孤独であった少女に愛情を
「え、鷹城家の跡取り?!」

秘書の人の声が少しだけ聞こえてきた後、
母の驚く声とともにそこの場は静まり返った。

私は電話越しに聞こえてきた言葉に驚愕する。

『鷹城家』

それは、A家なんて比べものにならない

日本で一二を争う名家中の名家。

先生がそんなところの次期当主?

私は衝撃的な事実に驚きながらも、あっちがどうなっているのかと気になり電話に耳を傾ける。

「なんと…!

鷹城家のお坊ちゃんでしたか。

そうとは知らず、それはそれは失礼を致しました。

何用で鷹城家のお坊ちゃんがこのような所に。
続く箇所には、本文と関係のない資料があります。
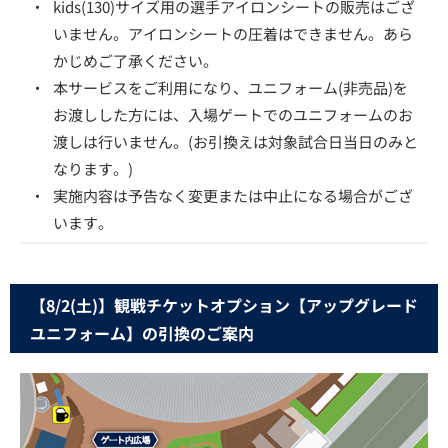
・
kids(130)サイズ用の選手アイロンシートの販売はござ
いません。アイロンシートの圧着はできません。あら
かじめご了承ください。
・
本サービスをご利用になり、ユニフォーム(非売品)を
お渡しした方には、入場ゲートでのユニフォームのお
渡しは行いません。(お引換えは対象試合日当日のみと
なります。)
・
実施内容は予告なく変更または中止になる場合がござ
います。
【8/2(土)】観戦チケットオプション【アップグレード
ユニフォーム】の引換のご案内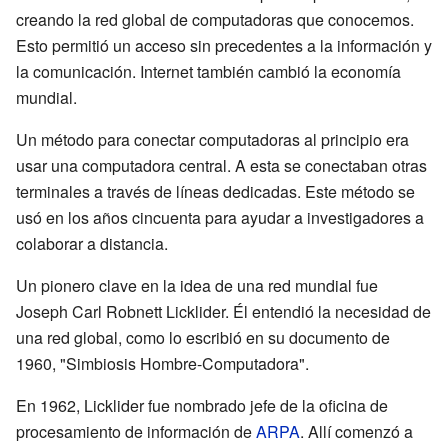
creando la red global de computadoras que conocemos.
Esto permitió un acceso sin precedentes a la información y
la comunicación. Internet también cambió la economía
mundial.
Un método para conectar computadoras al principio era
usar una computadora central. A esta se conectaban otras
terminales a través de líneas dedicadas. Este método se
usó en los años cincuenta para ayudar a investigadores a
colaborar a distancia.
Un pionero clave en la idea de una red mundial fue
Joseph Carl Robnett Licklider. Él entendió la necesidad de
una red global, como lo escribió en su documento de
1960, "Simbiosis Hombre-Computadora".
En 1962, Licklider fue nombrado jefe de la oficina de
procesamiento de información de
ARPA
. Allí comenzó a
」

祖母は正気を取り戻し、落ち着いた声でそう言った。

「娘さんを、少しの間預からせていただきたいたいのです。」

「預かる、ですか…。何故、あの子を?」

「アザがありました。

Aさんの妹が亡くなった時にあなたがAさんに言ったことも、聞きました。」

せんせい。

「あの子はなって事を。」

「勘違いなさらないでください。Aさんは話そうとはしませんでしたが、私がアザに気づき問い詰めたのです。」

「Aはなんと?」

祖母の声が急に弱くなる。

「なにも。

ただ、自分はこの家には都合の悪いものだ、と。

そう目に涙を溜めて言っていました。

仕方のない事だと。」

私は電話を持たない手の方で胸をギュッと押さえた。

「Aが、そんな事を…。」

祖母の力無い声が聞こえてきた。

「はい。」

「そうですか。」

沈黙が流れ、再び祖母が話を始めた。

「Aなら分かってくれると思ったのです。